A study published today examined the similarities between double ridges that look like huge cracks on the surface of Europe and a smaller version in Greenland, which were investigated using ice-penetrating radar.

“If you cut one and looked at the cross section, it would look a bit like the capital letter M,” said Riley Kalberg, a geophysicist at Stanford University who co-authored the study, which was published in the journal Nature Communications.

Radar data collected in Greenland showed that successive groundwater freezing led to the formation of the double ridge.

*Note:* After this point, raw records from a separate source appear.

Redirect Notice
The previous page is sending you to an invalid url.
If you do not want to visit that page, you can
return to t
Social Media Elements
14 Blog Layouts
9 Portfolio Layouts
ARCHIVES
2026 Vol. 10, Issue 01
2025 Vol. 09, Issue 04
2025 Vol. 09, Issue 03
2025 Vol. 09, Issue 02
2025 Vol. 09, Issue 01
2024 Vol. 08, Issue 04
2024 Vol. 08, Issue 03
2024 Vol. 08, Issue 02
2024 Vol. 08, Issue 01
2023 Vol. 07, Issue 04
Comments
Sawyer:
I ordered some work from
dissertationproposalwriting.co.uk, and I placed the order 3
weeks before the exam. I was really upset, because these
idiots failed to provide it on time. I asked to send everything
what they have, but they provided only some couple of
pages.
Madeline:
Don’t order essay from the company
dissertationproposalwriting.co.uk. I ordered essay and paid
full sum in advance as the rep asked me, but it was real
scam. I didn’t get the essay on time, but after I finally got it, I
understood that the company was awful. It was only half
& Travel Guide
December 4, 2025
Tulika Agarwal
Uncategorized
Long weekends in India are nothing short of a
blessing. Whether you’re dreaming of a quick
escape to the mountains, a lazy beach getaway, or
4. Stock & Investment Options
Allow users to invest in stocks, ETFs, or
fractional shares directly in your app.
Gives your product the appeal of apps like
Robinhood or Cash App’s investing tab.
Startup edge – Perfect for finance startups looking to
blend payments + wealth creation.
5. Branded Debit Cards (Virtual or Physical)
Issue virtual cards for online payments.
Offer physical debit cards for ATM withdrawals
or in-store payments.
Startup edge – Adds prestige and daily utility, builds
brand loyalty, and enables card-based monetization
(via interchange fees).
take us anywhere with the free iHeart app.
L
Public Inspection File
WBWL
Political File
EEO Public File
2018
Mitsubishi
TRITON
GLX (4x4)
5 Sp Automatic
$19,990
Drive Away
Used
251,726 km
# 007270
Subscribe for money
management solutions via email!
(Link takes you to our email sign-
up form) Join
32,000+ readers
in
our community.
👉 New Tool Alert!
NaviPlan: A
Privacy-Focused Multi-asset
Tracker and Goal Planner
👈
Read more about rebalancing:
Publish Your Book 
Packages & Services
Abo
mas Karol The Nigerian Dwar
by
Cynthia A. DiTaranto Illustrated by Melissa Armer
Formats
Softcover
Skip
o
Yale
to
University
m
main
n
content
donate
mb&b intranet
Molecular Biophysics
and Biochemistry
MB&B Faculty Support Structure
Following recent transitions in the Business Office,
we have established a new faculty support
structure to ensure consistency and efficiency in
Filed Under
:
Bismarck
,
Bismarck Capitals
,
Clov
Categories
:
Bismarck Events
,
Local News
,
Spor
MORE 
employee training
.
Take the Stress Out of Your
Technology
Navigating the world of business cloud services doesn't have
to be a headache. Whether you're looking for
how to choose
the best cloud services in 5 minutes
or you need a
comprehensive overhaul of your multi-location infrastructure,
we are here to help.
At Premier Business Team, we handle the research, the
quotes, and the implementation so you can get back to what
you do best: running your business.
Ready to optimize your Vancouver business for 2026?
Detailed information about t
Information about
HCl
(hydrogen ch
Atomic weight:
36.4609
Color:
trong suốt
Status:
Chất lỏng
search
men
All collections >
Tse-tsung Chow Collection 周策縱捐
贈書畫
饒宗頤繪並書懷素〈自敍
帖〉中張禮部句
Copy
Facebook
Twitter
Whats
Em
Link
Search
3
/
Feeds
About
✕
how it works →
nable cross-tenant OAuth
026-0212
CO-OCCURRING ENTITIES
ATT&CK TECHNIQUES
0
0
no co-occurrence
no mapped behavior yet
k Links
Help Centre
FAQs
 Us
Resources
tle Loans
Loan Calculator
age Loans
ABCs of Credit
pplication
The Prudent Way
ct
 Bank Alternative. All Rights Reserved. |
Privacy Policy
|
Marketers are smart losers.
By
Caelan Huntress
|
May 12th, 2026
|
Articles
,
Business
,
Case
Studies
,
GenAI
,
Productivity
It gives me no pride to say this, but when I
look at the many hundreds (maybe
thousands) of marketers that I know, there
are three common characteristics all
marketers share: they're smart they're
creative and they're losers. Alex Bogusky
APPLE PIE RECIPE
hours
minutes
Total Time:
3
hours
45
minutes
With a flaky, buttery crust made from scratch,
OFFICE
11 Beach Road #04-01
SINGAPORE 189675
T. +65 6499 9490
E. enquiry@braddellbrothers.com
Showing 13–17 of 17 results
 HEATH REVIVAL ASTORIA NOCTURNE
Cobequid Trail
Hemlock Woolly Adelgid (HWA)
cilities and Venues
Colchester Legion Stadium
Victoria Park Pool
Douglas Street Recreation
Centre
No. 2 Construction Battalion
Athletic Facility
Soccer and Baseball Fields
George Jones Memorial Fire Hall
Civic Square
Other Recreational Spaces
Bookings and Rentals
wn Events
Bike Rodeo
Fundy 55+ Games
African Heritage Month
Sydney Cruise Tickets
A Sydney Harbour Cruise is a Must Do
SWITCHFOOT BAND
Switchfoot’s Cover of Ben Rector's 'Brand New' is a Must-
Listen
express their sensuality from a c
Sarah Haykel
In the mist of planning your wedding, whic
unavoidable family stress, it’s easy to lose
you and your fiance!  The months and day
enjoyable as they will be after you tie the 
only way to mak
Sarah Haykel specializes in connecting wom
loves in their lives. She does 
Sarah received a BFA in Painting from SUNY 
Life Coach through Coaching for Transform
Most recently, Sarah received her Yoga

If in the case of Jupiter’s satellite formed in the same way, this could signal the presence of a large amount of water – a basic condition for life – near the surface of Jupiter’s icy moon.

In the search for extraterrestrial life, Europe has attracted the attention of scientists as one of the locations in our solar system that may be inhabited, possibly by microbes, because of an underground ocean thought to contain salt. The numerous water pockets near the surface represent a second possible habitat.

NASA’s Europa Clipper robotic spacecraft is expected to be launched in 2024 to investigate whether this particular Jupiter satellite has conditions suitable for life.

At 3,100 kilometers in diameter, Europe is the fourth largest of Jupiter’s 79 known satellites. It is slightly smaller than the Moon, but larger than Pluto. Europe’s ocean can have twice as much water as Earth’s. The first life forms on Earth were marine microbes, according to scientists.

Europe’s double ridges, which sometimes stretch for hundreds of kilometers, are usually around 150-200 meters high, with the peaks about 0.5-1 km apart.

Kalberg was impressed by their resemblance to an area of ​​southwest Greenland – which he knew – which has peaks just two meters high, about 50 meters apart and less than a kilometer apart.

“Greenland’s double ridge was formed by the successive freezing, compression and breaking of a pouch of water near the surface,” Kalberg said.

If Europe’s double ridges were created by the same procedure, then it is estimated that any associated amount of water could correspond to one of North America’s Great Lakes.